15. The method of claim 14, wherein the target nucleic acid is silenced by AGO.

16. The method of claim 15, wherein silencing comprises gene-specific silencing.

17. The method of claim 16, wherein gene-specific silencing comprises transcriptional gene silencing (TGS) activity or a post-transcriptional gene silencing (PTGS) activity.

18. The method of claim 17, wherein said PTGS activity comprises RNA interference and/or translational attenuation.

19. The method of any one of claims 14-18, wherein regulating expression of the target nucleic acid is used to treat a disease or disorder.

20. The method of claim 19, wherein said disease or disorder is an infectious agent, a cancer, or a genetic defect.

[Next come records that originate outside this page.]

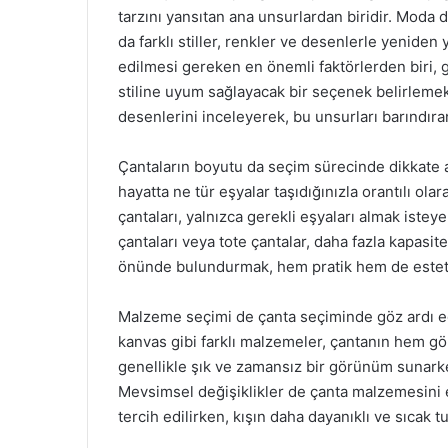
tarzını yansıtan ana unsurlardan biridir. Moda d
da farklı stiller, renkler ve desenlerle yenide
edilmesi gereken en önemli faktörlerden biri, 
stiline uyum sağlayacak bir seçenek belirlemek
desenlerini inceleyerek, bu unsurları barındıran
Çantaların boyutu da seçim sürecinde dikkate 
hayatta ne tür eşyalar taşıdığınızla orantılı o
çantaları, yalnızca gerekli eşyaları almak isteye
çantaları veya tote çantalar, daha fazla kapasit
önünde bulundurmak, hem pratik hem de esteti
Malzeme seçimi de çanta seçiminde göz ardı edi
kanvas gibi farklı malzemeler, çantanın hem gö
genellikle şık ve zamansız bir görünüm sunarken
Mevsimsel değişiklikler de çanta malzemesini et
tercih edilirken, kışın daha dayanıklı ve sıcak t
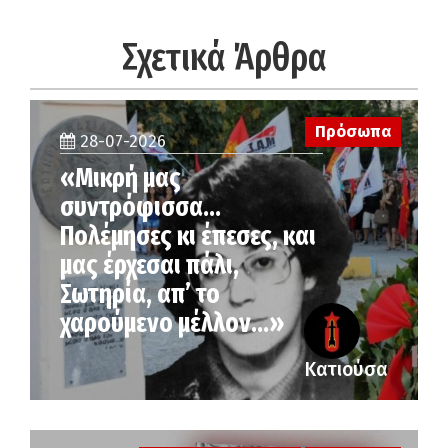
Σχετικά Άρθρα
Πρόσωπα
28-07-2026
«Μικρή μας
συντρόφισσα…
Πολέμησες κι έπεσες, και
μας έρχεσαι πάλι,
Σωτηρία, απ’ το
χαρούμενο μέλλον…»
Κατιούσα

21. The method of any one of claims 14-19, wherein the guide RNA comprises a siRNA, shRNA or a miRNA.

22. The method of any one of claims 14-21, wherein step a) further comprises synthesizing said guide RNA molecule.

23. A method of identifying where an AGO molecule interacts with a region of a target nucleic acid, the method comprising exposing an AGO molecule to a target nucleic acid, and determining the region where the AGO molecule interacts with the target nucleic acid, wherein the AGO molecule is associated with a guide RNA, wherein the guide RNA has been developed so that it is not complementary to the region where the AGO molecule interacts with the target nucleic acid.

24. The method of claim 23, wherein the guide RNA molecule is synthesized after development.